Top of RECORDS PROVIDED
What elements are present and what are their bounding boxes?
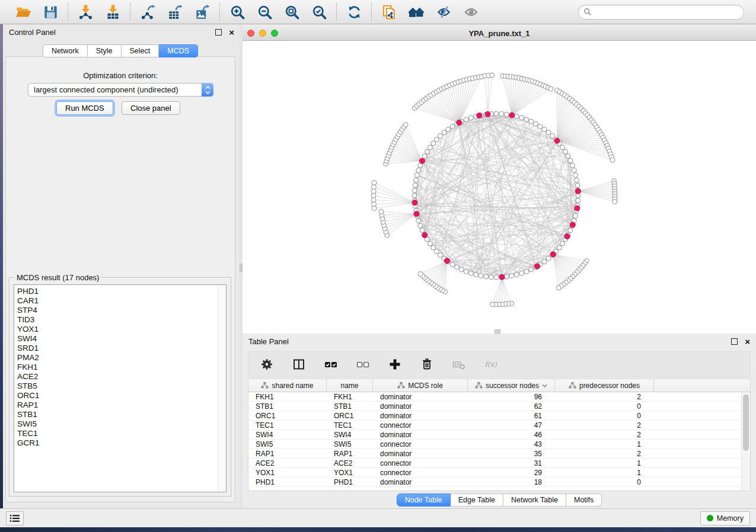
sort-descending-icon: [542, 384, 547, 387]
mcds-result-item[interactable]: TEC1: [14, 429, 226, 438]
column-header-name[interactable]: name: [327, 379, 373, 392]
memory-button[interactable]: Memory: [700, 511, 750, 525]
network-window-titlebar[interactable]: YPA_prune.txt_1: [243, 26, 756, 41]
table-row[interactable]: STB1STB1dominator620: [248, 402, 750, 411]
mcds-result-item[interactable]: STB1: [14, 410, 226, 419]
close-table-panel-icon[interactable]: ×: [745, 338, 750, 345]
table-cell: 31: [468, 459, 555, 467]
mcds-result-item[interactable]: SWI4: [14, 334, 226, 344]
mcds-result-item[interactable]: RAP1: [14, 400, 226, 410]
table-settings-gear-icon[interactable]: [258, 355, 276, 373]
table-cell: SWI4: [327, 431, 373, 439]
network-canvas[interactable]: [243, 41, 756, 333]
export-network-icon[interactable]: [139, 3, 157, 21]
table-scrollbar[interactable]: [741, 392, 750, 491]
zoom-fit-icon[interactable]: [283, 3, 301, 21]
optimization-criterion-select[interactable]: largest connected component (undirected): [28, 83, 213, 97]
tab-edge-table[interactable]: Edge Table: [451, 493, 503, 507]
table-row[interactable]: YOX1YOX1connector291: [248, 468, 750, 477]
table-row[interactable]: SWI4SWI4dominator462: [248, 430, 750, 440]
search-icon: [583, 8, 592, 16]
table-cell: dominator: [373, 450, 468, 458]
show-columns-icon[interactable]: [290, 355, 308, 373]
mcds-result-item[interactable]: SWI5: [14, 419, 226, 429]
float-table-panel-icon[interactable]: [731, 338, 738, 345]
task-history-button[interactable]: [6, 511, 24, 525]
table-cell: SWI5: [327, 440, 373, 448]
table-cell: TEC1: [327, 421, 373, 430]
export-image-icon[interactable]: [193, 3, 211, 21]
mcds-result-item[interactable]: TID3: [14, 315, 226, 325]
clone-network-icon[interactable]: [380, 3, 398, 21]
zoom-selected-icon[interactable]: [310, 3, 328, 21]
float-panel-icon[interactable]: [215, 29, 222, 36]
tab-network[interactable]: Network: [43, 44, 88, 57]
tab-node-table[interactable]: Node Table: [397, 493, 451, 507]
save-session-icon[interactable]: [42, 3, 59, 21]
mcds-result-list[interactable]: PHD1CAR1STP4TID3YOX1SWI4SRD1PMA2FKH1ACE2…: [14, 284, 227, 492]
table-cell: dominator: [373, 393, 468, 401]
table-row[interactable]: PHD1PHD1dominator180: [248, 477, 750, 487]
delete-column-icon[interactable]: [418, 355, 436, 373]
column-header-predecessor-nodes[interactable]: predecessor nodes: [555, 379, 654, 392]
table-cell: 2: [555, 421, 654, 430]
mcds-result-item[interactable]: GCR1: [14, 438, 226, 448]
table-cell: 0: [555, 402, 654, 411]
mcds-result-item[interactable]: CAR1: [14, 296, 226, 306]
table-row[interactable]: ACE2ACE2connector311: [248, 459, 750, 468]
hide-graphics-icon[interactable]: [435, 3, 452, 21]
tab-style[interactable]: Style: [88, 44, 122, 57]
home-icon[interactable]: [407, 3, 425, 21]
tab-motifs[interactable]: Motifs: [566, 493, 602, 507]
table-row[interactable]: RAP1RAP1dominator352: [248, 449, 750, 459]
tab-select[interactable]: Select: [122, 44, 160, 57]
table-row[interactable]: ORC1ORC1dominator610: [248, 411, 750, 421]
run-mcds-button[interactable]: Run MCDS: [56, 101, 113, 115]
mcds-result-item[interactable]: STB5: [14, 382, 226, 391]
search-input[interactable]: [595, 8, 739, 16]
import-table-icon[interactable]: [104, 3, 122, 21]
table-cell: 29: [468, 469, 555, 477]
table-cell: YOX1: [248, 469, 327, 477]
horizontal-splitter-handle[interactable]: [495, 329, 500, 334]
tab-network-table[interactable]: Network Table: [503, 493, 566, 507]
table-row[interactable]: TEC1TEC1connector472: [248, 421, 750, 430]
search-field[interactable]: [578, 5, 744, 20]
tab-mcds[interactable]: MCDS: [159, 44, 198, 57]
zoom-in-icon[interactable]: [228, 3, 246, 21]
mcds-result-item[interactable]: PHD1: [14, 287, 226, 296]
column-header-mcds-role[interactable]: MCDS role: [373, 379, 468, 392]
selected-criterion: largest connected component (undirected): [28, 85, 202, 94]
mcds-result-item[interactable]: YOX1: [14, 325, 226, 334]
close-panel-button[interactable]: Close panel: [122, 101, 180, 115]
column-header-successor-nodes[interactable]: successor nodes: [468, 379, 555, 392]
mcds-result-item[interactable]: PMA2: [14, 353, 226, 363]
tree-icon: [475, 382, 483, 389]
table-row[interactable]: SWI5SWI5connector431: [248, 440, 750, 449]
add-column-icon[interactable]: [386, 355, 404, 373]
deselect-all-icon[interactable]: [354, 355, 372, 373]
select-stepper-icon: [202, 83, 213, 97]
zoom-out-icon[interactable]: [256, 3, 273, 21]
mcds-result-item[interactable]: FKH1: [14, 363, 226, 372]
table-cell: RAP1: [248, 450, 327, 458]
select-all-icon[interactable]: [322, 355, 340, 373]
mcds-result-item[interactable]: ACE2: [14, 372, 226, 382]
mcds-list-scrollbar[interactable]: [218, 285, 226, 492]
show-graphics-icon: [462, 3, 480, 21]
table-scrollbar-thumb[interactable]: [743, 395, 749, 451]
mcds-result-item[interactable]: SRD1: [14, 344, 226, 353]
table-cell: dominator: [373, 412, 468, 420]
table-cell: connector: [373, 440, 468, 448]
refresh-icon[interactable]: [345, 3, 363, 21]
column-header-shared-name[interactable]: shared name: [248, 379, 327, 392]
mcds-result-item[interactable]: STP4: [14, 306, 226, 315]
table-panel-title: Table Panel: [248, 337, 289, 346]
table-cell: 18: [468, 478, 555, 486]
open-file-icon[interactable]: [14, 3, 32, 21]
close-panel-icon[interactable]: ×: [229, 29, 234, 36]
import-network-icon[interactable]: [76, 3, 94, 21]
table-row[interactable]: FKH1FKH1dominator962: [248, 392, 750, 402]
mcds-result-item[interactable]: ORC1: [14, 391, 226, 400]
export-table-icon[interactable]: [166, 3, 184, 21]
Bottom of RECORDS PROVIDED
| INSTRUCTIONS TO FOLLOW |
Every line of the data above that includes "float" should be listed.

| TASK SOLUTION |
float-table-panel-icon[interactable]: [731, 338, 738, 345]
float-panel-icon[interactable]: [215, 29, 222, 36]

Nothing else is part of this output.